Setting the stage for possible advances in pain treatment, researchers at The Johns Hopkins University and the University of Maryland report they have pinpointed two molecules involved in perpetuating chronic pain in mice. The molecules, they say, also appear to have a role in the phenomenon that causes uninjured areas of the body to be more sensitive to pain when an area nearby has been hurt. A summary of the research will be published on Jan. 23 in the journal Neuron.
“With the identification of these molecules, we have some additional targets that we can try to block to decrease chronic pain,” says Xinzhong Dong, Ph.D., associate professor of neuroscience at the Johns Hopkins University School of Medicine and an early career scientist at Howard Hughes Medical Institute. “We found that persistent pain doesn’t always originate in the brain, as some had believed, which is important information for designing less addictive drugs to fight it.”

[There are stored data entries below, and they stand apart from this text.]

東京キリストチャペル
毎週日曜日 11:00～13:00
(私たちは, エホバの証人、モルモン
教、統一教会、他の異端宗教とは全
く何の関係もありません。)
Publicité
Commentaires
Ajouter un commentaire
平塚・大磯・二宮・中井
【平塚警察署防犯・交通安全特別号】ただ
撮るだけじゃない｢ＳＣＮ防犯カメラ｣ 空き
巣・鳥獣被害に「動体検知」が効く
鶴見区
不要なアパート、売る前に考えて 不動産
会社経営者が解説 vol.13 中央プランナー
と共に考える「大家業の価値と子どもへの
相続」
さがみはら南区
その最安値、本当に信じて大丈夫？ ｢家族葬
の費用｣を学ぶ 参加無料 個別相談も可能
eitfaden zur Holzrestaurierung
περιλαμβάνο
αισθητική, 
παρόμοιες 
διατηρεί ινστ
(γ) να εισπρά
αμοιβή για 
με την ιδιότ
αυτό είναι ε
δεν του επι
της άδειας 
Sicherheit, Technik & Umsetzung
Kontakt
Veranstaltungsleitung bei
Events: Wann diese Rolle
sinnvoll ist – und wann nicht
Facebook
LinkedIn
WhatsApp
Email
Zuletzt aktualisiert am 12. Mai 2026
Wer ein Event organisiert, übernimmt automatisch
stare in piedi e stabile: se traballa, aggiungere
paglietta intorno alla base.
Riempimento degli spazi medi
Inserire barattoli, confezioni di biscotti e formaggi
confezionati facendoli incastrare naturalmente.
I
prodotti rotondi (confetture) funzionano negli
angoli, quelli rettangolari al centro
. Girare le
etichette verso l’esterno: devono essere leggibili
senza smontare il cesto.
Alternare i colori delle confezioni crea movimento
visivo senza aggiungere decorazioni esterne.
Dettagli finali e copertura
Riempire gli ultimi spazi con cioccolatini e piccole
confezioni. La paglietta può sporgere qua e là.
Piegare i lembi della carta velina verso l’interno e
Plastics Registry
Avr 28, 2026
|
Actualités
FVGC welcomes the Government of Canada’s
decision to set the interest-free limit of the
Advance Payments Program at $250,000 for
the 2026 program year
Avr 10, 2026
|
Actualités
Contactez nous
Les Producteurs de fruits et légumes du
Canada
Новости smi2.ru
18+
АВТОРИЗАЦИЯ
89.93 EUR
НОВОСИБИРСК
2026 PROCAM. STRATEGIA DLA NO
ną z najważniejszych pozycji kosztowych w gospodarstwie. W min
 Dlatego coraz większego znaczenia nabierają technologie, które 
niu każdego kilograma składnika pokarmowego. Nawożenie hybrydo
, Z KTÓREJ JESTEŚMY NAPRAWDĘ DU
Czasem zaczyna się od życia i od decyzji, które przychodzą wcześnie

Chronic pain that persists for weeks, months or years after an underlying injury or condition is resolved afflicts an estimated 20 to 25 percent of the population worldwide and about 116 million people in the U.S., costing Americans a total of $600 billion in medical interventions and lost productivity. It can be caused by everything from nerve injuries and osteoarthritis to cancer and stress.
In their new research, the scientists focused on a system of pain-sensing nerves within the faces of mice, known collectively as the trigeminal nerve. The trigeminal nerve is a large bundle of tens of thousands of nerve cells. Each cell is a long “wire” with a hub at its center; the hubs are grouped together into a larger hub. On one side of this hub, three smaller bundles of wires — V1, V2 and V3 — branch off. Each bundle contains individual pain-sensing wires that split off to cover a specific territory of the face. Signals are sent through the wires to the hubs of the cells and then travel to the spinal cord through a separate set of bundles. From the spinal cord, the signals are relayed to the brain, which interprets them as pain.
When the researchers pinched the V2 branch of the trigeminal nerve for a prolonged period of time, they found that the V2 and V3 territories were extra sensitive to additional pain. This spreading of pain to uninjured areas is typical of those experiencing chronic pain, but it can also be experienced during acute injuries, as when a thumb is hit with a hammer and the whole hand throbs with pain.
To figure out why, the researchers studied pain-sensing nerves in the skin of mouse ears. The smaller branches of the trigeminal V3 reach up into the skin of the lower ear. But an entirely different set of nerves is responsible for the skin of the upper ear. This distinction allowed the researchers to compare the responses of two unrelated groups of nerves that are in close proximity to each other.
To overcome the difficulty of monitoring nerve responses, Dong’s team inserted a gene into the DNA of mice so that the primary sensory nerve cells would glow green when activated. The pain-sensing nerves of the face are a subset of these.
When skin patches were then bathed in a dose of capsaicin — the active ingredient in hot peppers — the pain-sensing nerves lit up in both regions of the ear. But the V3 nerves in the lower ear were much brighter than those of the upper ear. The researchers concluded that pinching the connected-but-separate V2 branch of the trigeminal nerve had somehow sensitized the V3 nerves to “overreact” to the same amount of stimulus. (Watch nerves light up in this video.)
Applying capsaicin again to different areas, the researchers found that more nerve branches coming from a pinched V2 nerve lit up than those coming from an uninjured one. This suggests that nerves that don’t normally respond to pain can modify themselves during prolonged injury, adding to the pain signals being sent to the brain.
Knowing from previous studies that the protein TRPV1 is needed to activate pain-sensing nerve cells, the researchers next looked at its activity in the trigeminal nerve. They showed it was hyperactive in injured V2 nerve branches and in uninjured V3 branches, as well as in the branches that extended beyond the hub of the trigeminal nerve cell and into the spinal cord.
Next, University of Maryland experts in the neurological signaling molecule serotonin, aware that serotonin is involved in chronic pain, investigated its role in the TRPV1 activation study. The team, led by Feng Wei, M.D., Ph.D., blocked the production of serotonin, which is released from the brain stem into the spinal cord, and found that TRPV1 hyperactivity nearly disappeared.
Says Dong: “Chronic pain seems to cause serotonin to be released by the brain into the spinal cord. There, it acts on the trigeminal nerve at large, making TRPV1 hyperactive throughout its branches, even causing some non-pain-sensing nerve cells to start responding to pain. Hyperactive TRPV1 causes the nerves to fire more frequently, sending additional pain signals to the brain.”